Evolution of gravity-driven rock slope failure and associated fracturing: Geological analysis and numerical modelling

An accurate analysis of fracture and cleavage anisotropies along two landslides in the Argentera massif (French Southern Alps) was performed in order to relate the fracturing mode to the rock slope failure state. The mature La Clapière landslide and the incipient Isola Landslide were investigated. In both cases, the gneissic rock schistosity was found sub-horizontal in the vicinity of the landslides at shallow depths, while it was sub-vertical elsewhere at the massif's scale. In addition to the well known regional tectonic fracture sets, we identified in both cases a new family of vertical valley parallel (VP) fractures. The VP fractures were only observed on the lower part of slopes affected by landslides where schistosity was found sub-horizontal. The VP fractures are clearly related to the decrease in schistosity dip and correspond to ‘fold extrado’-like joints.

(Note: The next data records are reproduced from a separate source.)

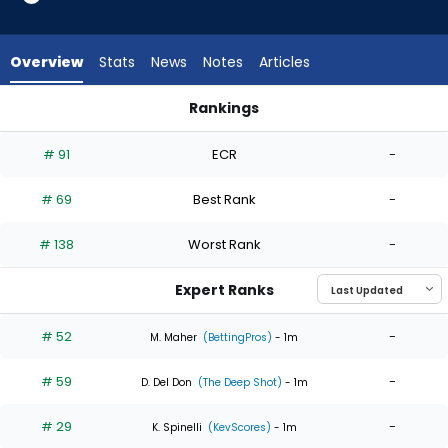
6
of
6
Overview
Stats
News
Notes
Articles
experts.
Alan
Rankings
Rangel
Alan Rangel or Max Meyer | Who Should I Start? | FantasyPro
has
# 91
ECR
-
0
percent
# 69
Best Rank
-
of
the
# 138
Worst Rank
-
vote
from
Expert Ranks
0
of
# 52
-
M. Maher
(BettingPros)
- 1m
6
# 59
-
experts
D. Del Don
(The Deep Shot)
- 1m
# 29
-
K. Spinelli
(KevScores)
- 1m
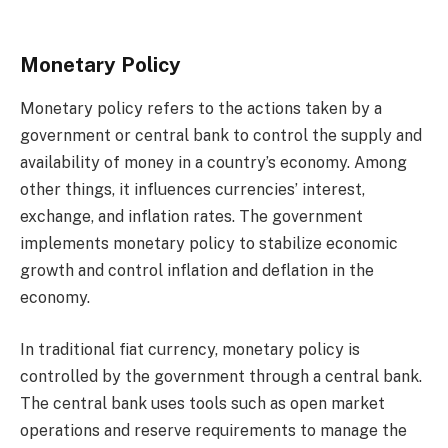
Monetary Policy
Monetary policy refers to the actions taken by a
government or central bank to control the supply and
availability of money in a country’s economy. Among
other things, it influences currencies’ interest,
exchange, and inflation rates. The government
implements monetary policy to stabilize economic
growth and control inflation and deflation in the
economy.
In traditional fiat currency, monetary policy is
controlled by the government through a central bank.
The central bank uses tools such as open market
operations and reserve requirements to manage the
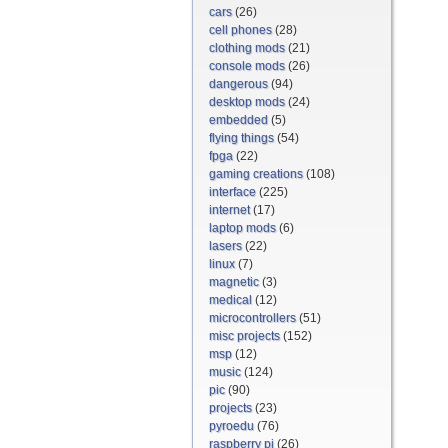
cars
(26)
cell phones
(28)
clothing mods
(21)
console mods
(26)
dangerous
(94)
desktop mods
(24)
embedded
(5)
flying things
(54)
fpga
(22)
gaming creations
(108)
interface
(225)
internet
(17)
laptop mods
(6)
lasers
(22)
linux
(7)
magnetic
(3)
medical
(12)
microcontrollers
(51)
misc projects
(152)
msp
(12)
music
(124)
pic
(90)
projects
(23)
pyroedu
(76)
raspberry pi
(26)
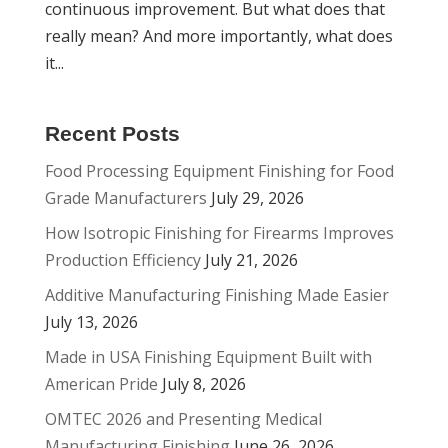
continuous improvement. But what does that
really mean? And more importantly, what does
it...
Recent Posts
Food Processing Equipment Finishing for Food
Grade Manufacturers
July 29, 2026
How Isotropic Finishing for Firearms Improves
Production Efficiency
July 21, 2026
Additive Manufacturing Finishing Made Easier
July 13, 2026
Made in USA Finishing Equipment Built with
American Pride
July 8, 2026
OMTEC 2026 and Presenting Medical
Manufacturing Finishing
June 26, 2026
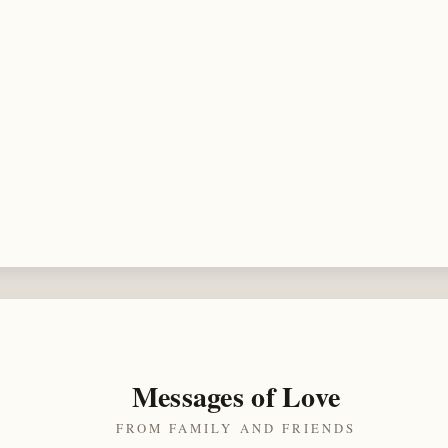
Messages of Love
FROM FAMILY AND FRIENDS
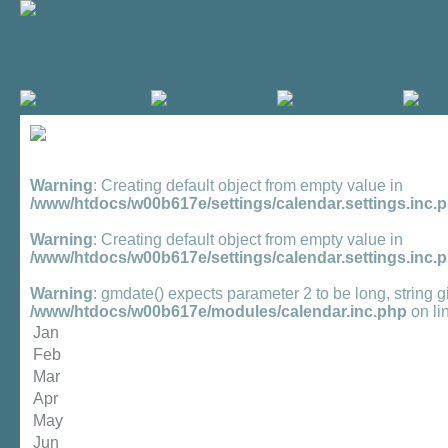
Warning
: Creating default object from empty value in
/www/htdocs/w00b617e/settings/calendar.settings.inc.
Warning
: Creating default object from empty value in
/www/htdocs/w00b617e/settings/calendar.settings.inc.
Warning
: gmdate() expects parameter 2 to be long, string g
/www/htdocs/w00b617e/modules/calendar.inc.php
on li
Jan
Feb
Mar
Apr
May
Jun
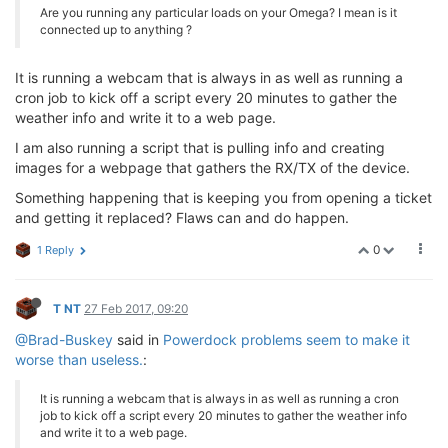
Are you running any particular loads on your Omega? I mean is it
connected up to anything ?
It is running a webcam that is always in as well as running a
cron job to kick off a script every 20 minutes to gather the
weather info and write it to a web page.
I am also running a script that is pulling info and creating
images for a webpage that gathers the RX/TX of the device.
Something happening that is keeping you from opening a ticket
and getting it replaced? Flaws can and do happen.
0
1 Reply
T NT
27 Feb 2017, 09:20
@Brad-Buskey
said in
Powerdock problems seem to make it
worse than useless.
:
It is running a webcam that is always in as well as running a cron
job to kick off a script every 20 minutes to gather the weather info
and write it to a web page.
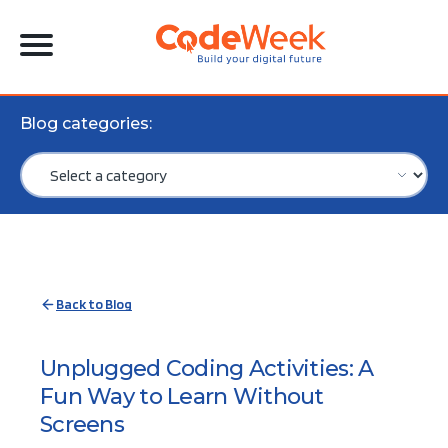
Blog categories:
Back to Blog
Unplugged Coding Activities: A
Fun Way to Learn Without
Screens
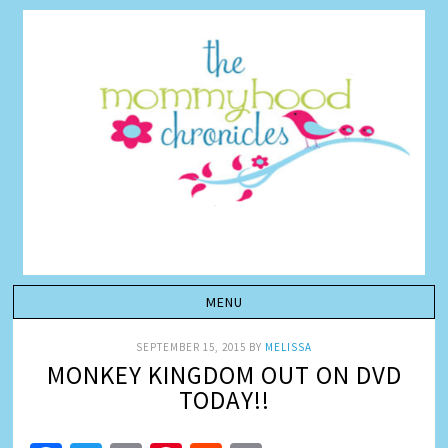
SEPTEMBER 15, 2015
BY
MELISSA
MONKEY KINGDOM OUT ON DVD
TODAY!!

The proximity of the schistosity folds and the associated VP joints to the landslides suggests that they are gravity-driven. The presented 2-D finite-difference models of the slope destabilisation in the La Clapière site shade light on possible mechanisms of the indicated gravity-induced processes. A progressive degradation of the material strength was imposed in these models to simulate the weathering effect which led to inelastic deformation/damage at the lower part of slope. This was followed by the formation of dense sub-vertical deformation bands and then by the initiation of a landslide in the area corresponding to the actual position of the La Clapière landslide. It is suggested that the gravity-induced damage in the lower part of slope increases the permeability and thereby accelerates the weathering that causes a more rapid strength reduction. The latter results in the tilting/folding of pre-existing fabrics and the related VP fracturing. The La Clapière landslide is initiated in the upper part of this zone.